Search code examples
roptimizationrollapply

Efficiently perform row-wise distribution test


I have a matrix in which each row is a sample from a distribution. I want to do a rolling comparison of the distributions using ks.test and save the test statistic in each case. The simplest way to implement this conceptually is with a loop:

set.seed(1942)
mt <- rbind(rnorm(5), rnorm(5), rnorm(5), rnorm(5))

results <- matrix(as.numeric(rep(NA, nrow(mt))))

for (i in 2 : nrow(mt)) {

  results[i] <- ks.test(x = mt[i - 1, ], y = mt[i, ])$statistic

}

However, my real data has ~400 columns and ~300,000 rows for a single example, and I have a lot of examples. So I'd like this to be fast. The Kolmogorov-Smirnov test isn't all that mathematically complicated, so if the answer is "implement it in Rcpp," I'll grudgingly accept that, but I'd be somewhat surprised -- it's already very fast to compute on a single pair in R.

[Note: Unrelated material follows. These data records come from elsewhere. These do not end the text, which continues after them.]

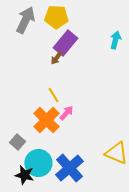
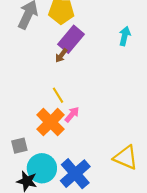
gray square: (17, 142) -> (19, 146), turned 35

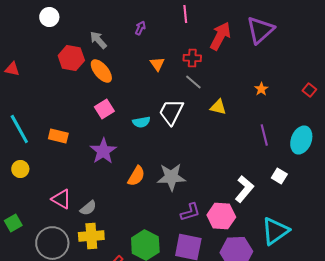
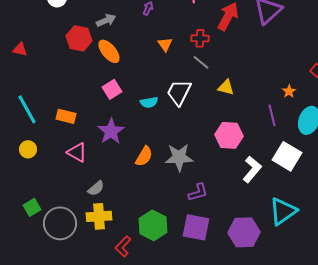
gray arrow: (98, 40) -> (106, 20), turned 108
orange star: (261, 89) -> (289, 91), moved
white square: (279, 176) -> (287, 156), size x1.8
pink triangle: (61, 199) -> (77, 152), moved
pink hexagon: (221, 216) -> (229, 135), moved
green square: (13, 223) -> (32, 207), moved

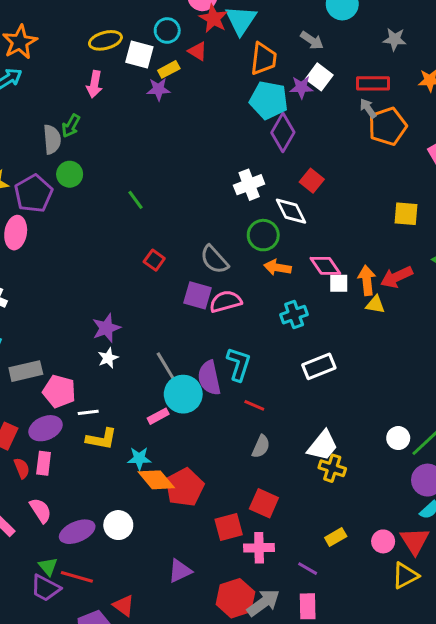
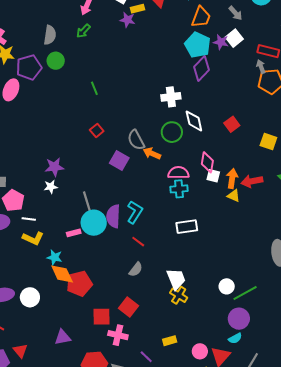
green arrow: (71, 126) -> (83, 31), moved
red square: (312, 181) -> (232, 124), moved
pink diamond: (325, 266) -> (207, 162), turned 30
orange arrow: (277, 268) -> (152, 153), moved
pink semicircle: (226, 301) -> (178, 173), moved
white trapezoid: (323, 446) -> (176, 279), turned -75

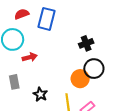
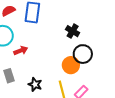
black cross: (86, 43) -> (73, 31), turned -32

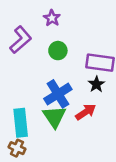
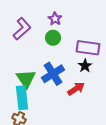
purple star: (52, 18) -> (55, 19), moved
green triangle: (54, 117) -> (26, 79), moved

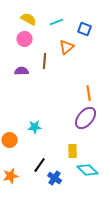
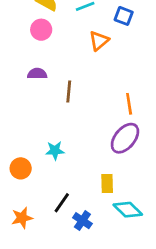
brown line: (45, 61) -> (69, 91), moved

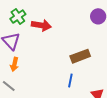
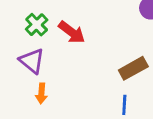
red arrow: (41, 25) -> (72, 32), turned 36

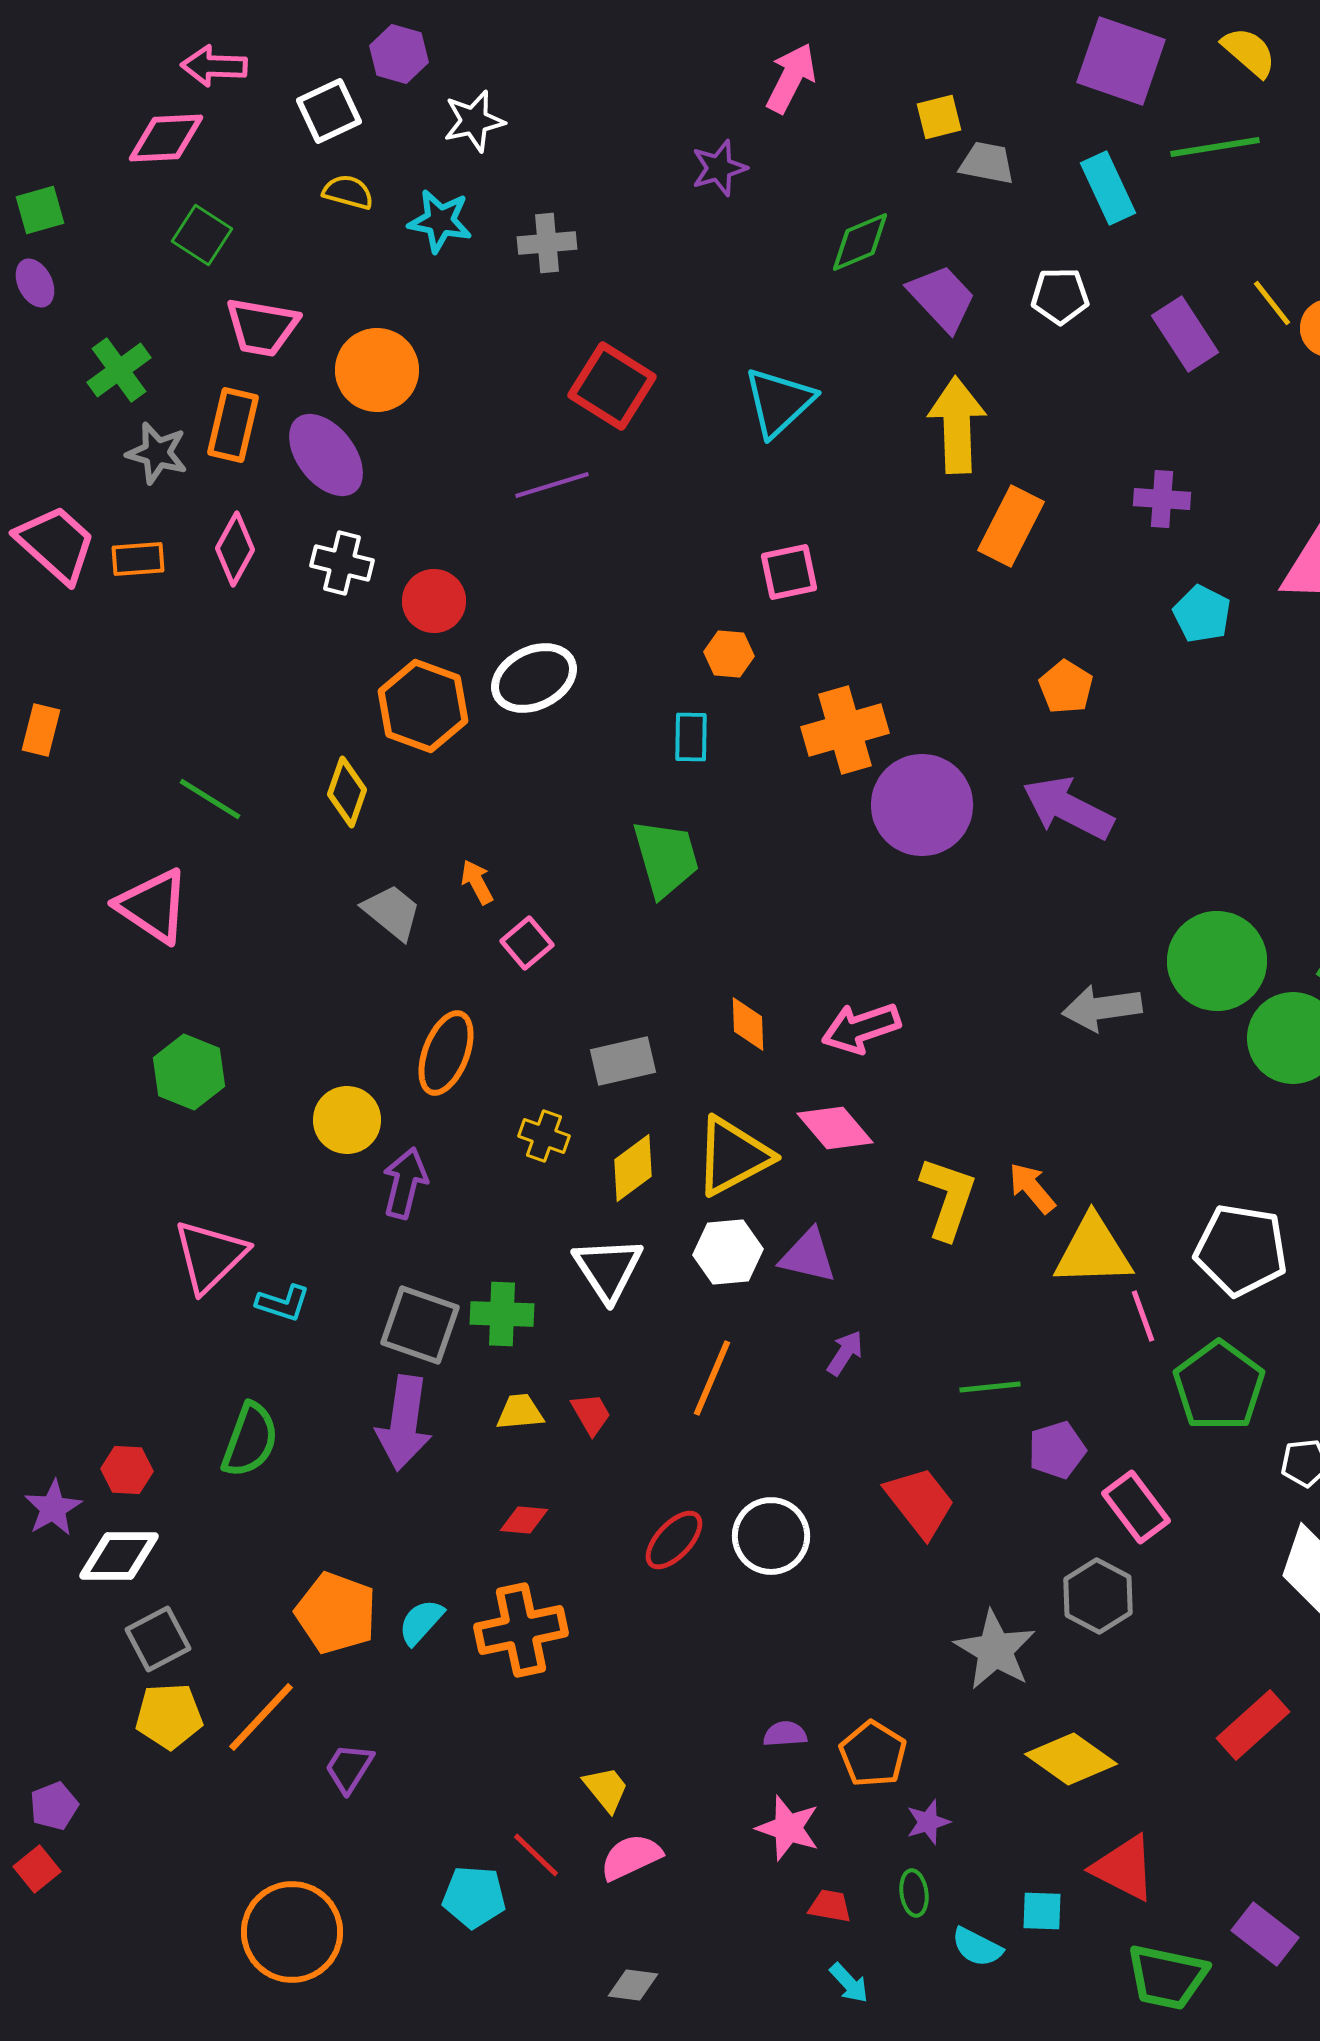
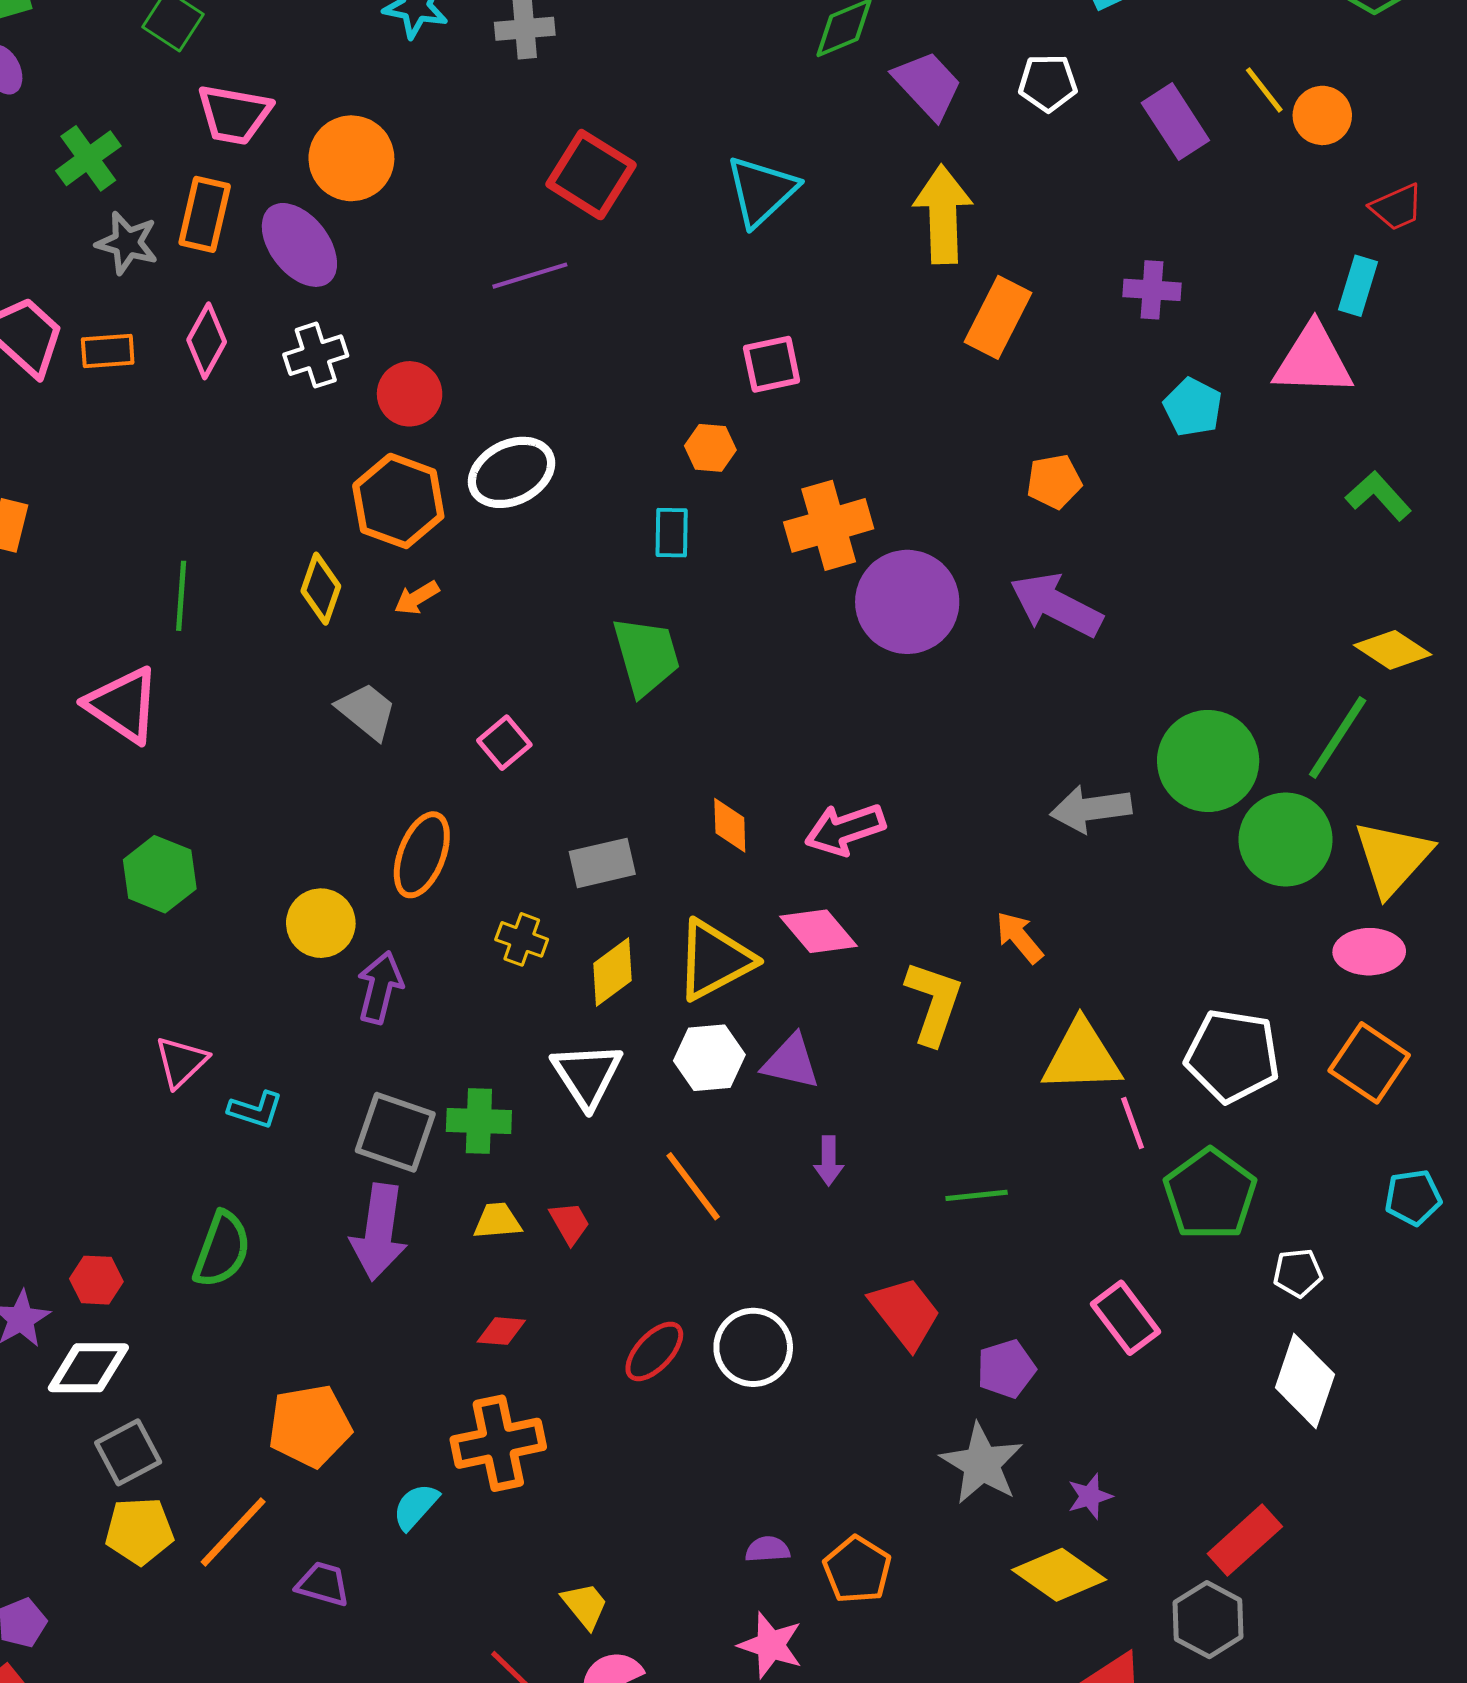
white cross: (342, 563) -> (316, 355), turned -32
orange pentagon: (1066, 687) -> (1054, 482), turned 30
green line: (210, 799) -> (181, 596), turned 62
orange arrow: (477, 882) -> (417, 598), moved, turned -93
orange arrow: (1032, 1188) -> (1019, 937), moved
pink triangle: (210, 1256) -> (181, 1062), size x0.7
purple arrow: (845, 1353) -> (829, 1161), turned 147
orange line: (712, 1378) -> (693, 1186), turned -60
purple pentagon: (1057, 1450) -> (1006, 1369), moved
gray hexagon: (1098, 1596) -> (1208, 1620), moved
orange pentagon: (336, 1613) -> (310, 1426), turned -30
cyan semicircle: (421, 1622) -> (416, 1506), moved
purple trapezoid: (349, 1768) -> (323, 1584), turned 74
purple star: (928, 1822) -> (1090, 1496), moved

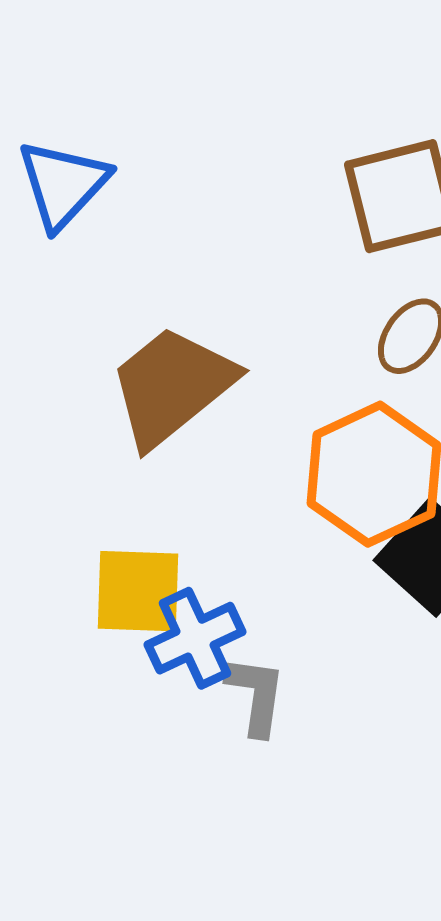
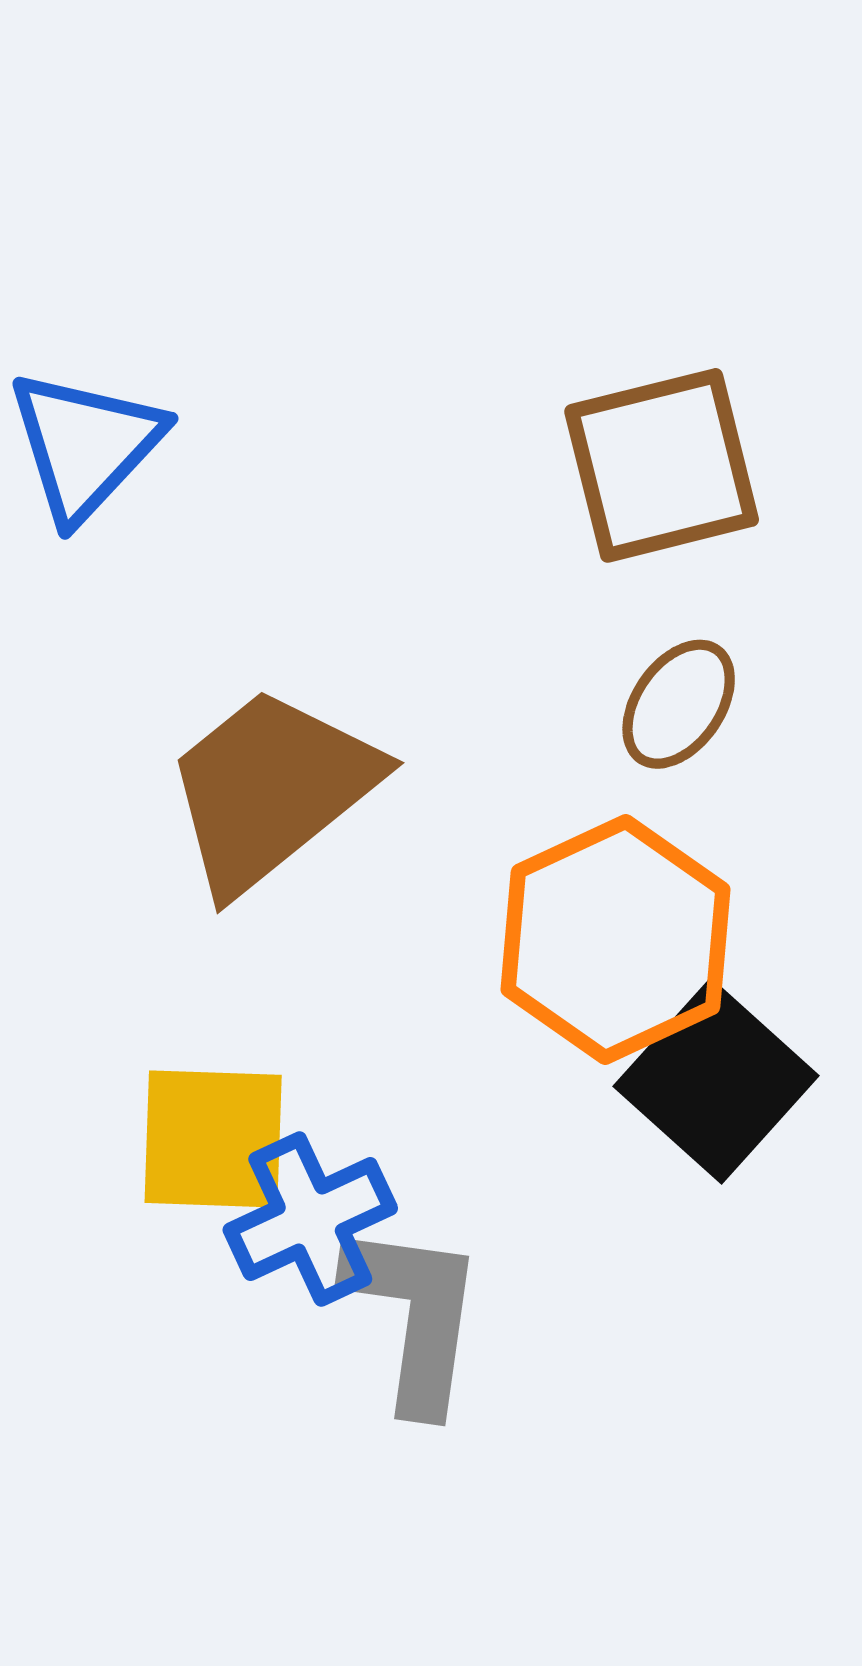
gray L-shape: (256, 695) -> (414, 1316), size x1.4

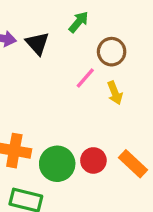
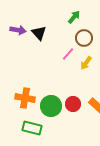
green arrow: (79, 22) -> (74, 17), moved
yellow arrow: (115, 93) -> (86, 63), turned 56

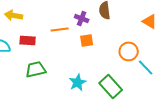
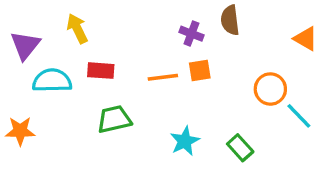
yellow arrow: (14, 15) -> (77, 29), turned 54
orange line: (60, 29) -> (163, 77), moved
green rectangle: (111, 86) -> (240, 148), size x0.7

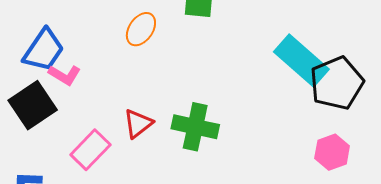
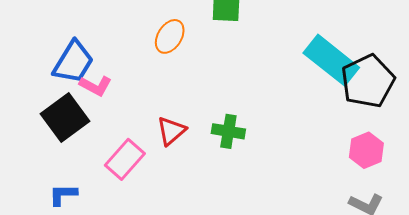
green cross: (195, 127) -> (228, 131), size x0.7

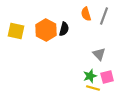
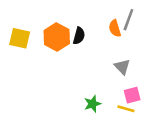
orange semicircle: (86, 14) -> (115, 28), moved
green star: (90, 76) -> (93, 104), moved
yellow line: (93, 88) -> (126, 109), moved

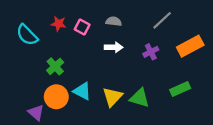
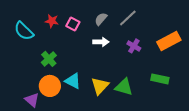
gray line: (162, 20) -> (128, 18), moved
gray semicircle: (114, 21) -> (101, 19), turned -56
purple cross: (151, 52) -> (134, 46), turned -32
green rectangle: (180, 89) -> (160, 79), turned 36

Methods I've tried but have been unable to get working: dplyr using rowwise/do/lag, zoo using rollapply (which is what I use to generate the distributions), and populating a data.table in a loop (edit: this one works, but it's still slow).


Solution

  • A quick and dirty implementation in Rcpp

    // [[Rcpp::depends(RcppArmadillo)]]
    #include <RcppArmadillo.h> 
    
    double KS(arma::colvec x, arma::colvec y) {
      int n = x.n_rows;
      arma::colvec w = join_cols(x, y);
      arma::uvec z = arma::sort_index(w);
      w.fill(-1); w.elem( find(z <= n-1) ).ones();
      return max(abs(cumsum(w)))/n;
    }
    // [[Rcpp::export]]
    Rcpp::NumericVector K_S(arma::mat mt) {
      int n = mt.n_cols; 
      Rcpp::NumericVector results(n);
      for (int i=1; i<n;i++) {
        arma::colvec x=mt.col(i-1);
        arma::colvec y=mt.col(i);
        results[i] = KS(x, y);
        }
      return results;
    }
    

    for matrix of size (400, 30000), it completes under 1s.

    system.time(K_S(t(mt)))[3]
    #elapsed 
    #   0.98 
    

    And the result seems to be accurate.

    set.seed(1942)
    mt <- matrix(rnorm(400*30000), nrow=30000)
    results <- rep(0, nrow(mt))
    for (i in 2 : nrow(mt)) {
      results[i] <- ks.test(x = mt[i - 1, ], y = mt[i, ])$statistic
    }
    result <- K_S(t(mt))
    all.equal(result, results)
    #[1] TRUE